Una constatación: tropezar tantas veces en la
misma piedra no puede deberse a torpeza irremediable: no estamos hablando de un
error muy repetido, sino de una prerrogativa.
Richard Hyman, profesor de Relaciones
Industriales en la London School of Economics, señala en su obra de culto “Strikes” (“Huelgas”) que en los
primeros años ochenta, después del gigantesco pulso entre el gobierno de la
Dama de Hierro, Margaret Thatcher, y los sindicatos británicos (las trade unions), tres de cada cinco
personas sindicalizadas votaron en las elecciones generales a favor de los tories de Thatcher o del Partido
Socialdemócrata, que defendía medidas antisindicales muy parecidas a las de los
conservadores.
Eran personas (varones blancos profesionalmente
cualificados, en su gran mayoría) que habían luchado de forma encarnizada por
el salario, la fijeza en el empleo y las condiciones laborales, en los primeros
años setenta; diez años después, con su voto pretendían defender lo
conquistado.
Hyman comenta con cierto detenimiento esta
cuestión. Los obreros siguen en general el sesgo ideológico marcado por los
economistas liberales: creen en unas expectativas de país que están por encima
de las suyas propias como personas, aborrecen las huelgas excepto las que hacen
ellos mismos. No todos piensan así, por supuesto; tampoco siempre, sino en particular
en los momentos en los que la élite de los negocios juzga necesario pisar el acelerador.

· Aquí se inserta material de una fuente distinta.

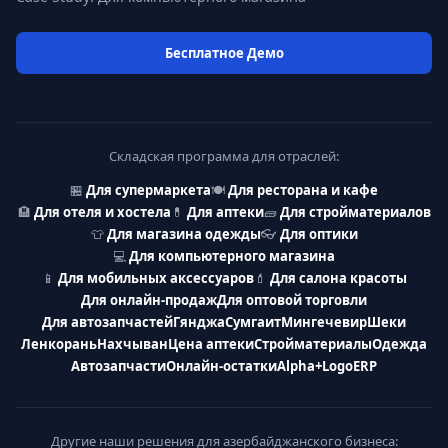
Бесплатное Демо
Складская программа для отраслей:
🏪
Для супермаркета
🍽
Для ресторана и кафе
🏨
Для отеля и хостела
💊
Для аптеки
🧱
Для стройматериалов
👕
Для магазина одежды
👓
Для оптики
💻
Для компьютерного магазина
📱
Для мобильных аксессуаров
💄
Для салона красоты
Для онлайн-продаж
Для оптовой торговли
Для автозапчастей
Гянджа
Сумгаит
Мингечевир
Шеки
Ленкорань
Нахчыван
Цена аптеки
Стройматериалы
Одежда
Автозапчасти
Онлайн-остатки
Alpha+
Logo
ERP
Другие наши решения для азербайджанского бизнеса:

Me detengo en el acelerador; dejo de comentar a
Hyman, y hablo (desbarro quizá) por mí mismo. Diría que los humanos “modernos” hemos
internalizado el esquema de conducción de un automóvil en nuestra conducta
habitual. Dueños de un destino “nuestro” estrictamente individual, giramos el volante
a derecha e izquierda siguiendo los meandros del trayecto. Disponemos de dos
pedales para imprimir velocidad o pausa a nuestro viaje: el acelerador está
situado a la derecha, el freno a la izquierda. No tenemos una preferencia
especial por uno u otro; los presionamos alternativamente según las
características del camino que seguimos. Siempre lo que nos mueve es una opción
individual. Y nos fiamos de nuestra destreza para la conducción. Sabemos que
muchos se han estrellado en la misma ruta, pero nos vemos capaces de surfear
las olas más peligrosas.
Lo que nos da la acción política y su
plasmación oficial en forma de leyes, lo consideramos como algo simplemente debido
cuando es bueno; como algo atroz cuando va en contra de nuestra conveniencia; y
siempre, como algo insuficiente para el vuelo alto de nuestros anhelos.
Es de esta forma como chocamos una y otra vez
contra la misma piedra, despotricando siempre contra las autoridades que no la
han apartado de nuestro camino; como aceleramos desproporcionadamente aunque
veamos el semáforo en rojo en el cruce siguiente; como frenamos en el último
instante y mediante un pisotón furioso a ese freno que es casi un obstáculo
para nuestras ansias de correr.
Vivir de una manera más pacífica y más armónica
es posible. Evitar las piedras colocadas en el camino, en lugar de tropezar
setenta veces siete con ellas.
Pero es preciso un cambio molecular:
transformarnos nosotros para transformar el mundo. No sé si estamos en
condiciones de lograr semejante hazaña.